Find the lines below that contain the string "Herren". Copy each one.

####################

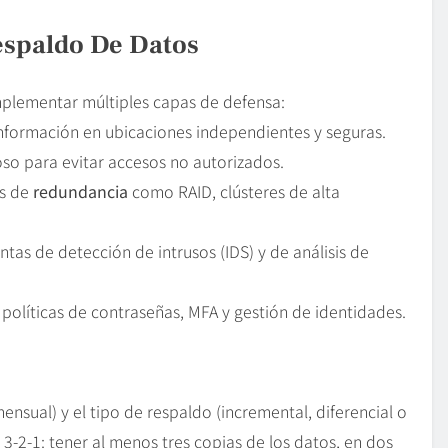
espaldo
De Datos
mplementar múltiples capas de defensa:
nformación en ubicaciones independientes y seguras.
oso para evitar accesos no autorizados.
os de
redundancia
como RAID, clústeres de alta
ntas de detección de intrusos (IDS) y de análisis de
 políticas de contraseñas, MFA y gestión de identidades.
 mensual) y el tipo de respaldo (incremental, diferencial o
 3-2-1: tener al menos tres copias de los datos, en dos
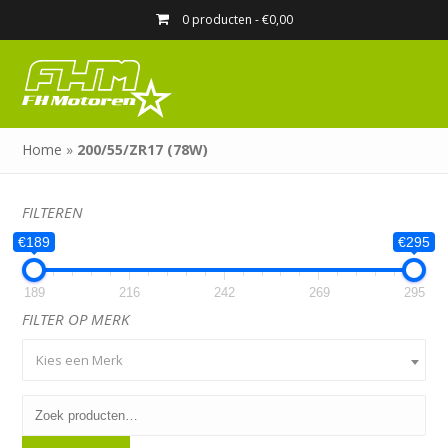
0 producten -
€
0,00
Home
»
200/55/ZR17 (78W)
FILTEREN
€189
€295
189
216
242
269
295
FILTER OP MERK
Kies een Merk
Zoeken
naar:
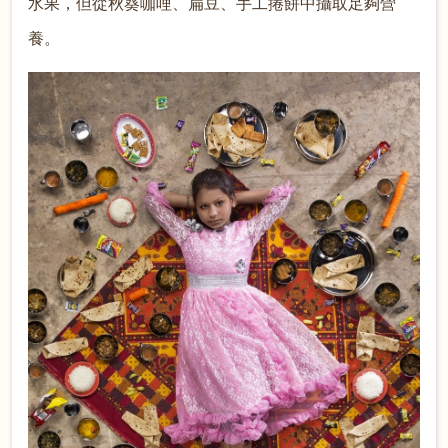
水果，但從秋葵咖哩、扁豆、手工捲餅中攝取足夠營
養。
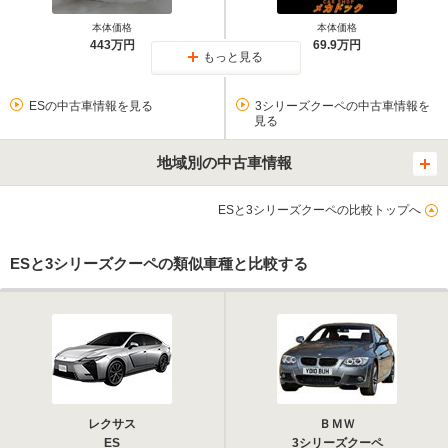
本体価格
本体価格
443万円
69.9万円
もっと見る
ESの中古車情報を見る
3シリーズクーペの中古車情報を
見る
地域別の中古車情報
ESと3シリーズクーペの比較トップへ
ESと3シリーズクーペの類似車種と比較する
レクサス
ＢＭＷ
ES
3シリーズクーペ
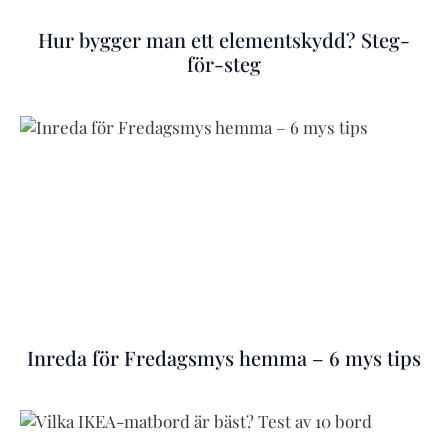
Hur bygger man ett elementskydd? Steg-
för-steg
Inreda för Fredagsmys hemma – 6 mys tips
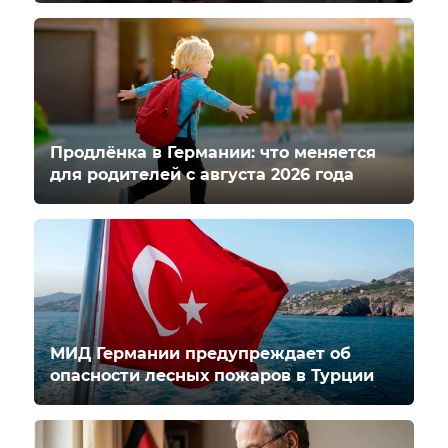
Продлёнка в Германии: что меняется
для родителей с августа 2026 года
МИД Германии предупреждает об
опасности лесных пожаров в Турции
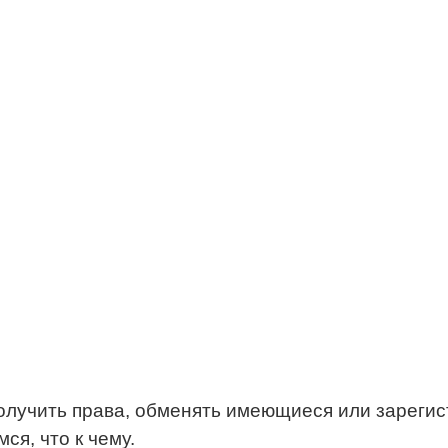
олучить права, обменять имеющиеся или зарегис
ся, что к чему.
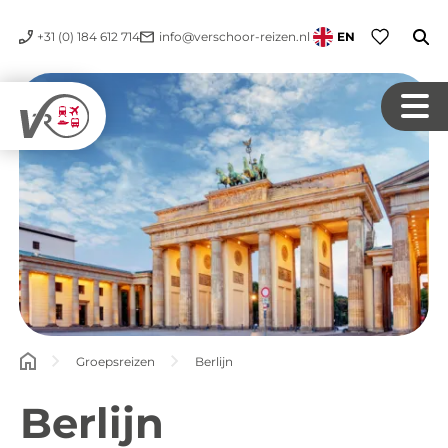
+31 (0) 184 612 714
info@verschoor-reizen.nl
EN
Groepsreizen
Berlijn
Berlijn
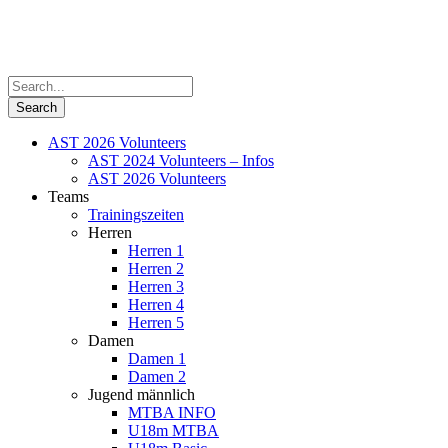
AST 2026 Volunteers
AST 2024 Volunteers – Infos
AST 2026 Volunteers
Teams
Trainingszeiten
Herren
Herren 1
Herren 2
Herren 3
Herren 4
Herren 5
Damen
Damen 1
Damen 2
Jugend männlich
MTBA INFO
U18m MTBA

####################

- **SOLUTION TO THIS EXERCISE**:
Herren
Herren 1
Herren 2
Herren 3
Herren 4
Herren 5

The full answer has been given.